Молодая женщина лежит, склонившись над девочкой. Смотрит пристально. Неторопливо встает. Идет в кухню. В ванную. В квартире только она и ребенок. Мужских вещей нет, видно, что женщина живет одна.

Берет ребенка к себе в постель. Укачивает. Девочка засыпает. Женщина не спит. Глядит на малышку…

На улице под окном проехала машина. Затормозила. Хлопнула дверца. Открывается дверь подъезда. Слышен лифт: поднимается вверх, останавливается.

Стук в дверь.

— Беата… Беата…

— Что случилось?

— Почему случилось, откуда ты знаешь?

— Заходи! Ребенок плачет.

Эльжбета входит, стоит, сама уже не зная, зачем пришла.

— Он здесь прятался…

Э. указывает на круглый стол на одной бочкообразной ноге.

— Да, но от немцев. Можешь проверить. Его там нет…

Э. колеблется. И все-таки заглядывает.

— Как он здесь помещался?

— Раньше… это было давно…

— Он и потом тут сидел.

— Да? Он тебе рассказывал?

— После этого бешеного успеха… Все уже его знали, вся молодежь, подражали ему. А он не играл. Никто не хотел его снимать, годами, и вот тогда…

— Вполне возможно… он любит такие сцены… Может быть, придумал для какого-нибудь фильма, а потом забыл и включил в свою биографию.

— Нет, это было на самом деле.

— Ну конечно. Ты знаешь нашу жизнь, его и мою, лучше, чем я…

— Откуда у тебя этот стол?

— От родителей остался. Он ходил к нам во время войны — был влюблен в мою сестру.

— Значит, по мне видно, что что-то случилось?

— Да!

— Ничего, пройдет…

Э. садится на стул; в доме тепло — тем сильнее ее бьет дрожь. Подозрительно озирается.

Б. Внимательно следит за Эльжбетой. Краем глаза замечает стоящую у стены плотно набитую сумку с рекламой западной авиакомпании. Встает с кровати, идет в противоположный конец комнаты, а когда Э., скрючившись в кресле, на мгновенье закрывает глаза, возвращается и, бросив на сумку свой халат, залезает в постель.

— Тебе холодно.

— Да, не вставай, здесь где-то твой халат.

Э. шарит рукой позади себя.

— Нет. Иди сюда. Может, заснешь. Мне все равно вставать. Пора кормить ребенка. Разденься, тебе холодно.

Э. снимает пальто, туфли.

Б. ложится, смотрит на нее с улыбкой злобного удовлетворения.

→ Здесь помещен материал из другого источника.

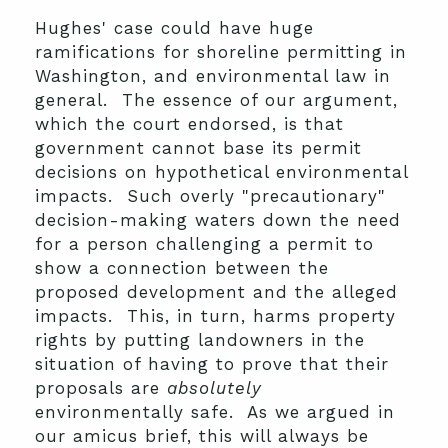
Hughes' case could have huge
ramifications for shoreline permitting in
Washington, and environmental law in
general. The essence of our argument,
which the court endorsed, is that
government cannot base its permit
decisions on hypothetical environmental
impacts. Such overly "precautionary"
decision-making waters down the need
for a person challenging a permit to
show a connection between the
proposed development and the alleged
impacts. This, in turn, harms property
rights by putting landowners in the
situation of having to prove that their
proposals are
absolutely
environmentally safe. As we argued in
our amicus brief, this will always be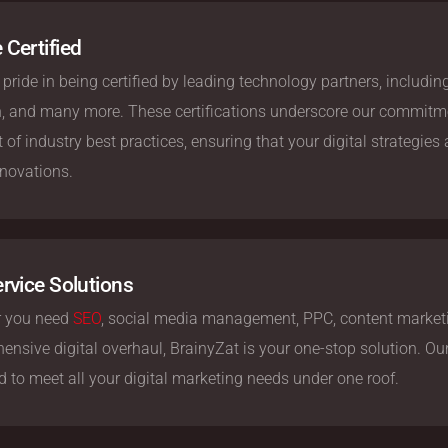
 Certified
pride in being certified by leading technology partners, includi
n, and many more. These certifications underscore our commitme
t of industry best practices, ensuring that your digital strategies
nnovations.
ervice Solutions
 you need
SEO
, social media management, PPC, content marketi
nsive digital overhaul, BrainyZat is your one-stop solution. Our f
 to meet all your digital marketing needs under one roof.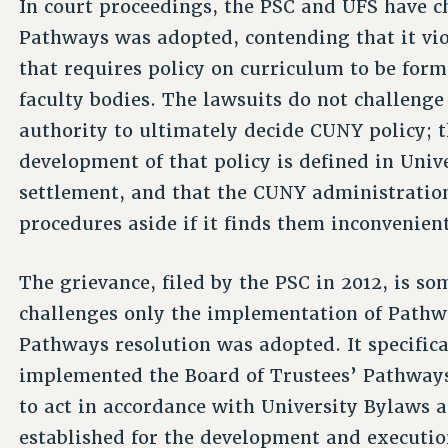
In court proceedings, the PSC and UFS have 
Pathways was adopted, contending that it vi
that requires policy on curriculum to be for
faculty bodies. The lawsuits do not challenge
authority to ultimately decide CUNY policy; th
development of that policy is defined in Univ
settlement, and that the CUNY administration 
procedures aside if it finds them inconvenient
The grievance, filed by the PSC in 2012, is s
challenges only the implementation of Pathwa
Pathways resolution was adopted. It specific
implemented the Board of Trustees’ Pathways 
to act in accordance with University Bylaws 
established for the development and executio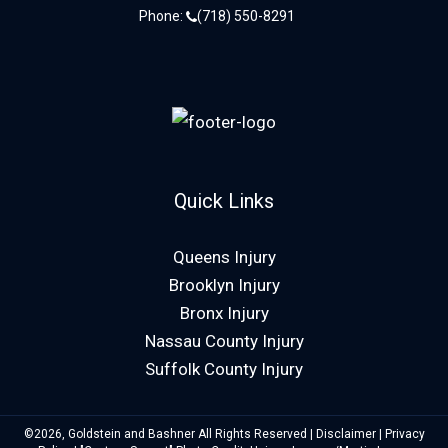
Phone:
(718) 550-8291
Quick Links
Queens Injury
Brooklyn Injury
Bronx Injury
Nassau County Injury
Suffolk County Injury
©2026, Goldstein and Bashner All Rights Reserved |
Disclaimer
|
Privacy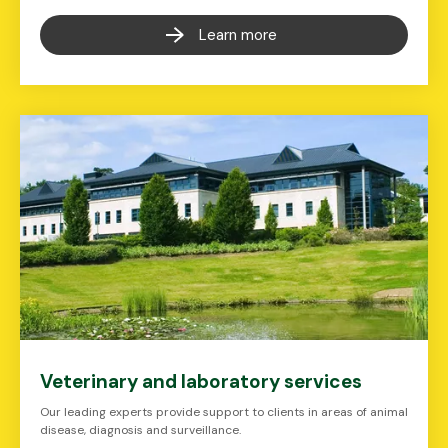
Learn more
Veterinary and laboratory services
Our leading experts provide support to clients in areas of animal
disease, diagnosis and surveillance.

Э. этого не замечает. Стягивает платье, чулки и пояс, отклеивает ресницы, снимает ногти, вынимает груди, отстегивает шиньон. Ни лучше, ни хуже от этого не становится — просто теперь она другая. Ресницы падают на пол, приклеиваются к стопе. Э. в ярости трясет ногой, но ресницы не отлипают.

— И с чего тебе пришло в голову, что он здесь…

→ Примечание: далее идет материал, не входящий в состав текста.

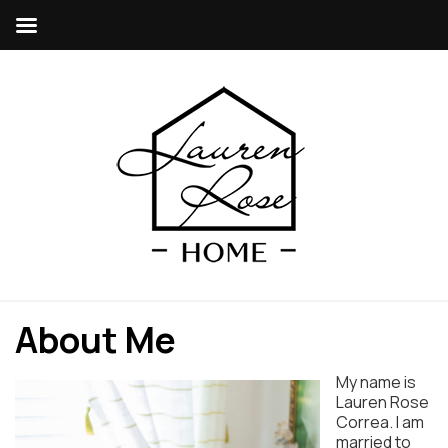
About Me
My name is
Lauren Rose
Correa. I am
married to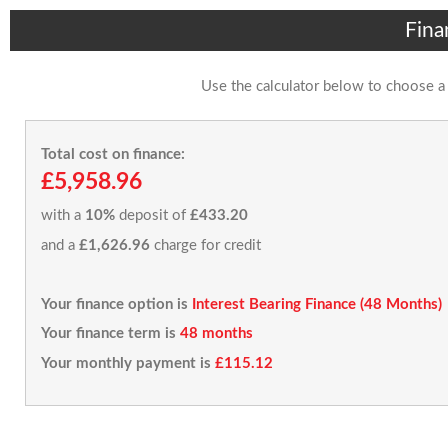
Fina
Use the calculator below to choose a
Total cost on finance:
£5,958.96
with a
10%
deposit of
£433.20
and a
£1,626.96
charge for credit
Your finance option is
Interest Bearing Finance (48 Months)
Your finance term is
48 months
Your monthly payment is
£115.12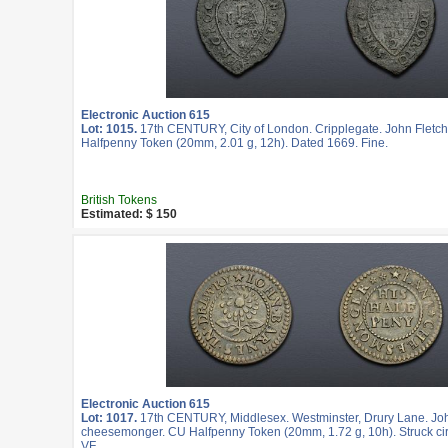
Electronic Auction 615
Lot: 1015.
17th CENTURY, City of London. Cripplegate. John Fletch
Halfpenny Token (20mm, 2.01 g, 12h). Dated 1669. Fine.
British Tokens
Estimated: $ 150
Electronic Auction 615
Lot: 1017.
17th CENTURY, Middlesex. Westminster, Drury Lane. Jo
cheesemonger. CU Halfpenny Token (20mm, 1.72 g, 10h). Struck ci
VF.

— Боже, что со мной?! Я с ума сойду. Смотри, как меня колотит!

Б. поглядывает на ребенка, спит ли тот, и вроде бы привлекает Эльжбету к себе — лишь бы было тихо…

— Ну ладно, успокойся, я ведь тебе говорила, что он такой.

— Откуда ты знаешь, что это из-за него?

— Ох, когда ты пришла тогда объявить, что его любишь и я должна его тебе отдать, ты в точности так же плакала.

— Глупая была… — Э., как ни старается сдержать рыдания, захлебывается плачем. Не может выдавить ни слова. Б. расстегивает ей лифчик. Выброшенный из-под одеяла, лифчик летит на груду вещей. Б. перехватила его, рассматривает.

— Ты когда-нибудь задохнешься в этой сбруе — надо же такое на себя нацепить.

— У меня грудь совсем потеряла форму, не могу понять почему! У тебя нет чего-нибудь выпить, мне ужасно не по себе.

— Выпей молока.

— Боже, что я делаю. Нашла с кем делиться!

— Ты ее знаешь?

— Кого?

— Ну, девушку, с которой он теперь. Ты непременно должна с ней познакомиться, подружиться. Это хороший способ. С меня-то какой спрос — во второй раз я тебе его отдать не могу. Для этого не мешало б сначала его заполучить. Ты правда думала, что он здесь, у меня?

Э. внезапно успокоилась. Встает с кровати. Идет в ванную, дверь бесшумно закрывает за собой на ключ. Быстро вынимает на стенке лезвие. Рукава халата ей мешают, и она сбрасывает халат на пол. Пускает горячую воду. Готово. Свет в ванной яркий, белый, каждая деталь видна с пугающей отчетливостью. Э. все делает быстро, продуманно — это наводит на мысль, что такое ей не впервой. Осталось только с силой нажать на запястье. Резкая внезапная судорога — и уголком глаза увиденное в зеркале собственное лицо.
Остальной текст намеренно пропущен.